May 14, 2019

Tail call elimination

In this post we'll explore what tail calls are, why they are useful, and how they can be eliminated in an interpreter, a compiler targeting C++, and a compiler targeting LLVM IR.

Tail calls

A tail call is a function call made at the end of a block that returns the value of the call (some languages do not force this return requirement). Here are a few examples.

function tailCallEx1() {
  // Loops forever but is a tail call.
  return tailCallEx1();
}

function tailCallEx2(x) {
  if (x) {
    return tailCallEx2(x - 1);
  }

  return 1;
}

function tailCallEx3(x) {
  return x && tailCallEx(x - 1) || 1;
}

function tailCallEx4(x) {
  switch (x) {
    case 0:
      return 1;
    default:
      return tailCallEx4(x - 1);
  }
}

And here are some examples of non-tail calls.

function nonTailCallEx1(x) {
  if (x) {
    // Not a tail call because the call is not the value returned.
    return 1 + nonTailCallEx1(x - 1);
  }

  return 0;
}

function nonTailCallEx2(x) {
  if (x) {
    const r = nonTailCallEx2(x - 1);
    // Not a tail call because the value is not *immediately* returned.
    console.log(r);
    return r;
  }

  return 1;
}

Why is this important?

Some languages can rewrite a recursive tail call as a jump/branch/goto instead of a function call. This allows:

  1. Potential performance gain if function calls have large overhead
  2. No stack overflows due to no nested function call stacks

Implementation 1: Interpreter

Given a tail call recursive fibonacci:

function fibonacci(a, b, n) {
  if (n === 0) {
    return a;
  }

  if (n === 1) {
    return b;
  }

  return fibonacci(b, a + b, n - 1);
}

Here is how we could transform (by hand) this without a tail call.

function fibonacci(a, b, n) {
  while (true) {
    if (n === 0) {
      return a;
    }

    if (n === 1) {
      return b;
    }

    const a1 = b;
    const b1 = a + b;
    const n1 = n - 1;
    a = a1;
    b = b1;
    n = n1;
  }
}

If this was written in a language with labels and goto we could simplify the code slightly by doing that. But it is the same effect as a loop.

Since we're in an interpreter (that isn't JIT compiling), we cannot pick between these two and must merge them. So we put all function bodies in a loop and break if it isn't a tail call.

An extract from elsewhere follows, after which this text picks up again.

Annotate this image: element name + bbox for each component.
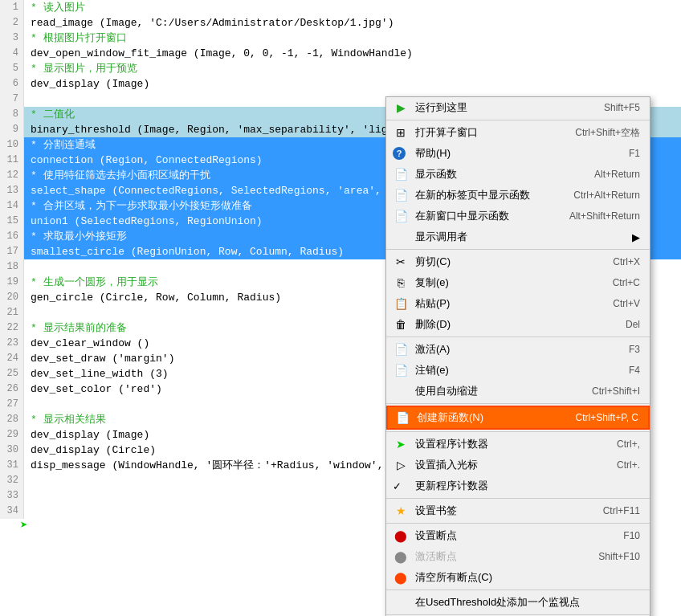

Otherwise we line up the paremeters and let the loop take us back.

Here is an example of this strategy used in a Scheme interpreter written in D.

// Define a new function with name `name` and add it to the context.
Value namedLambda(Value arguments, Context ctx, string name) {
  auto funArguments = car(arguments);
  auto funBody = cdr(arguments);

  Value defined(Value parameters, void** rest) {
    Context newCtx = ctx.dup;

    // Copy the runtime calling context to the new context.
    Context runtimeCtx = cast(Context)(*rest);
    auto runtimeCallingContext = runtimeCtx.callingContext;
    newCtx.callingContext = runtimeCallingContext.dup;

    Value result;
    // Loop forever, will break immediately if not a tail call
    bool tailCalling = false;
    while (true) {
      if (valueIsList(funArguments)) {
        auto keyTmp = valueToList(funArguments);
        auto valueTmp = valueToList(parameters);
        while (true) {
          auto key = valueToSymbol(keyTmp[0]);
          auto value = valueTmp[0];

          newCtx.set(key, value);

          // TODO: handle arg count mismatch
          if (valueIsList(keyTmp[1])) {
            keyTmp = valueToList(keyTmp[1]);
            valueTmp = valueToList(valueTmp[1]);
          } else {
            break;
          }
        }
      } else if (valueIsSymbol(funArguments)) {
        auto key = valueToSymbol(funArguments);
        newCtx.set(key, car(parameters));
      } else if (!valueIsNil(funArguments)) {
        error("Expected symbol or list in lambda formals", funArguments);
      }

      if (!tailCalling) {
        newCtx.callingContext.push(Tuple!(string, Delegate)(name, &defined));
      }

      result = eval(withBegin(funBody), cast(void**)[newCtx]);

      // In a tail call, let the loop carry us back.
      if (newCtx.doTailCall == &defined) {
        tailCalling = true;
        parameters = result;
        newCtx.doTailCall = null;
      } else {
        break; // Not in a tail call, we're done a regular function call.
      }
    }

    return result;
  }

  return makeFunctionValue(name, &defined, false);
}

We can not eliminate mutually recursive tail calls with this method. We could use continuation-passing style but that would not have addressed the concern: not making a function call.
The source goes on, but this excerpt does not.